Ice dams can be a persistent problem in regions with significant snow accumulations during extended periods of below-freezing temperatures. Ice dams form when roof areas become warm enough to melt snow, typically because of the combination of the insulating effect of heavy snow accumulation and heat loss from conditioned spaces. Water from melted snow runs down the roof under the snow cover and refreezes along roof overhangs where the roof surface temperature is lower. As more water from the melting snow becomes trapped behind the dam of ice, it can back up under shingles and infiltrate the underlayment, leading to leaks.


Figure: Ice damming

Melting snow that produces ice dams can be controlled if a roof surface temperature is maintained below freezing. To this end, NRCA recommends minimizing the amount of heat reaching the underside of the roof deck by adding a continuous ceiling air barrier or alternatively sealing interruptions in the ceiling vapor retarder with air-impermeable materials such as closed-cell spray polyurethane foam.

Secondly, a balanced attic ventilation system will help remove stray heat so temperatures throughout a roof deck are maintained close to the outside temperature. In areas with a history of ice dam formation, vent opening area and ventilation space height (in cathedral ceilings) should be appropriately sized to establish uniform rising air flow, which will cool a roof deck to below freezing when outside temperatures are below freezing. Guidelines for designing cathedral ceiling ventilation to prevent ice dam formation have been developed by researchers working at the Cold Regions Research Engineering Laboratory (CRREL) of the U.S. Army Corps of Engineers and are available by clicking here.

Measures that prevent stray interior heat from reaching a roof deck may not always be sufficient to prevent ice dam formation. Sometimes, ice dams occur even when attics are correctly insulated and ventilated because of solar heat and variation in snow cover thickness.
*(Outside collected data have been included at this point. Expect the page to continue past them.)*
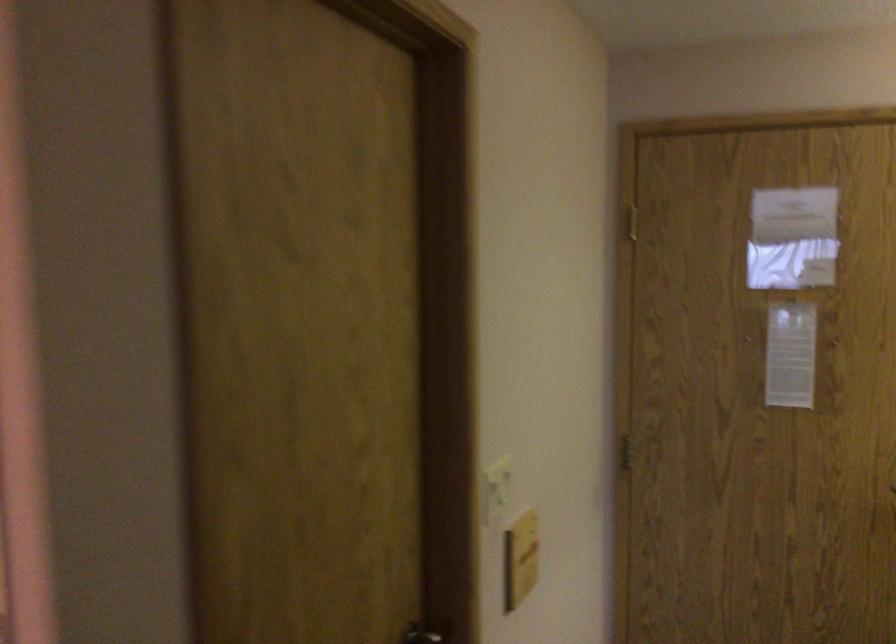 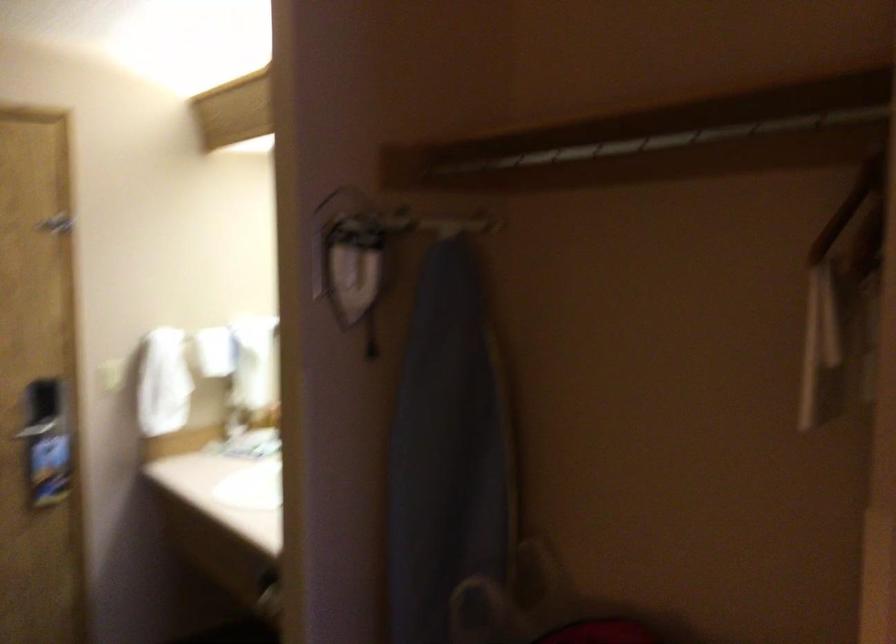 Question: The camera is either moving clockwise (left) or counter-clockwise (right) around the object. The first image is from the beginning of the video and the second image is from the end. Is the camera moving left or right when shooting the video?

Choices:
 (A) Left
 (B) Right

Answer: (A) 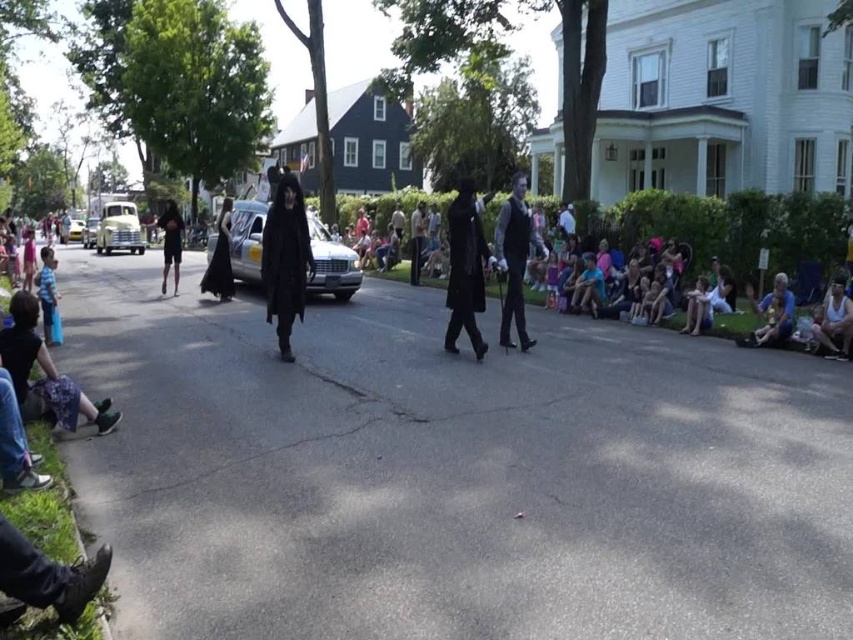 Does white cotton tank top at lower right have a greater width compared to yellow matte car at center?

No.

Consider the image. Is white cotton tank top at lower right further to camera compared to yellow matte car at center?

No, it is not.

Which is in front, point (840, 301) or point (132, 205)?

Positioned in front is point (840, 301).

The height and width of the screenshot is (640, 853). Find the location of `white cotton tank top at lower right`. white cotton tank top at lower right is located at coordinates (834, 321).

Which is below, black matte coat at center or yellow matte car at center?

black matte coat at center is below.

From the picture: Is black matte coat at center closer to the viewer compared to yellow matte car at center?

Yes.

Is point (283, 209) more distant than point (119, 220)?

No.

Image resolution: width=853 pixels, height=640 pixels. In order to click on black matte coat at center in this screenshot , I will do `click(285, 259)`.

Measure the distance between point (224, 237) and camera.

Point (224, 237) and camera are 13.88 meters apart.

Can you confirm if black matte dress at center is positioned above metallic silver car at center?

Incorrect, black matte dress at center is not positioned above metallic silver car at center.

Who is more distant from viewer, (x=227, y=237) or (x=77, y=225)?

The point (x=77, y=225) is behind.

You are a GUI agent. You are given a task and a screenshot of the screen. Output one action in this format:
    pyautogui.click(x=<x>, y=<y>)
    Task: Click on the black matte dress at center
    Image resolution: width=853 pixels, height=640 pixels.
    Given the screenshot: What is the action you would take?
    pyautogui.click(x=219, y=259)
A watertight barrier of self-adhering membrane underlayment or layers of underlayment felt cemented together with asphalt bitumen may be applied to a roof deck along the eaves as protection against ice dam leaks.

2012 IRC requires the installation of a water and ice dam protection membrane in place of typical underlayment along the eaves as part of asphalt shingle, metal shingle, slate, and wood shake and shingle roof systems in areas with a history of ice dam formation. The code requires the ice dam protection membrane extend at least 24 inches past the exterior wall line of a building.

NRCA recommends installation of water and ice dam protection membrane in locations where the average temperature for January is 30 F or less. The drawing below illustrates the approximate areas in the 48 contiguous United States.


Figure: Areas of the U.S. with an average January temperature below 30 F, composite of 1983-2007 data. Map is based on data provided by the NOAA/ESRL Physical Sciences Division, Boulder, Colo., from www.cdc.noaa.gov/USclimate/USclimdivs.html. Contours represent U.S. climate divisions.

NRCA recommends water and ice dam protection membrane extends at least 24 inches past the exterior wall line of a building when installed on roof slopes of 4:12 and higher. For slopes less than 4:12 and in heavy snowfall regions, NRCA recommends water and ice dam protection membrane extends at least 36 inches past the exterior wall line.


Figure: Installation of water and ice-dam protection membrane

Where ice damming presents an urgent problem and demands immediate action, it may be advisable to remove the snow accumulated on the roof and to prevent additional water backups. Snow removal from a rooftop should be attempted only if it can be done safely from the ground level. An extended-handle broom or roof rake specifically designed for snow removal from sloped roofs may be used to pull snow down and off a roof. This action may damage the roof and should be performed with care to avoid hitting the roof surface, dislodging roof covering materials or pushing snow up the roof.

NRCA advises against attempting to break up ice buildups on roofs by chipping away with shovels, picks, etc., or applying high-pressure, high-temperature water. The impact of sharp or hard tools or thermal shock is likely to damage a roof covering and aggravate any existing issues from ice damming.